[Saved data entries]
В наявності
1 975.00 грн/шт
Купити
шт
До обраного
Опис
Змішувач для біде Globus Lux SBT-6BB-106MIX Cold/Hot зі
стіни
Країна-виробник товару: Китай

* * *

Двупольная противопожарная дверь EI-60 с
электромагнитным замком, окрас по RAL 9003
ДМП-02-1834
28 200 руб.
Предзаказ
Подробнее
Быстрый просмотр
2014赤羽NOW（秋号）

REQUIRED WORK –
Once you reach the line with "ДМП-02-1834" in the data above, copy it and every line after it exactly, up to and including the line with "2014赤羽NOW（秋号）".

YOUR RESPONSE –
ДМП-02-1834
28 200 руб.
Предзаказ
Подробнее
Быстрый просмотр
2014赤羽NOW（秋号）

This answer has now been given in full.